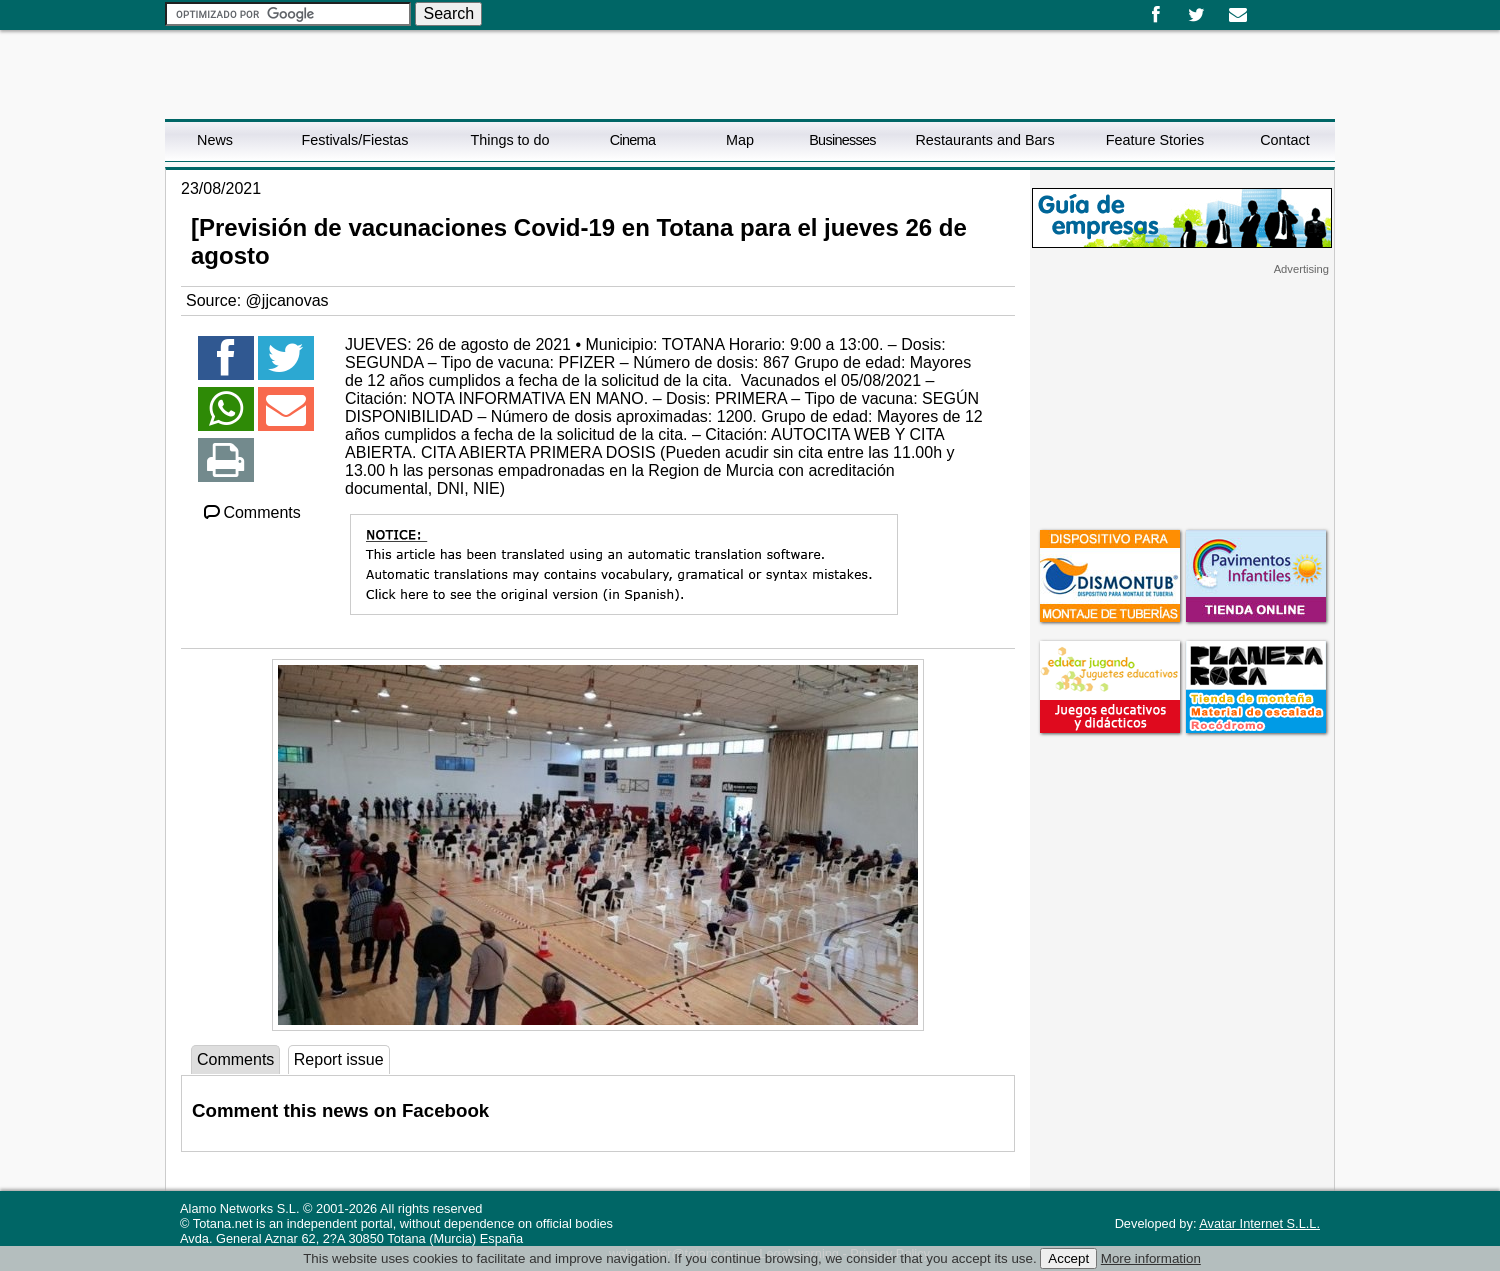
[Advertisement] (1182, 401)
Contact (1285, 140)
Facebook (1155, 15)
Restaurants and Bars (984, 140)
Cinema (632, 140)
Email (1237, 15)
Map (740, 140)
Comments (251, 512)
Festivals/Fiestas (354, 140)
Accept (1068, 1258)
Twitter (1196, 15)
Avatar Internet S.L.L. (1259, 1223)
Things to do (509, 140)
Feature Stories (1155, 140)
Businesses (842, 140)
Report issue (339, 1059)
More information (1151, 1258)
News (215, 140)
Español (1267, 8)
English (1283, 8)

■ ■ ■ ■ ■

> To do: All of the entries above must be reproduced exactly, and no image may be included.

> Result of the task:
[Advertisement] (1182, 401)
Contact (1285, 140)
Facebook (1155, 15)
Restaurants and Bars (984, 140)
Cinema (632, 140)
Email (1237, 15)
Map (740, 140)
Comments (251, 512)
Festivals/Fiestas (354, 140)
Accept (1068, 1258)
Twitter (1196, 15)
Avatar Internet S.L.L. (1259, 1223)
Things to do (509, 140)
Feature Stories (1155, 140)
Businesses (842, 140)
Report issue (339, 1059)
More information (1151, 1258)
News (215, 140)
Español (1267, 8)
English (1283, 8)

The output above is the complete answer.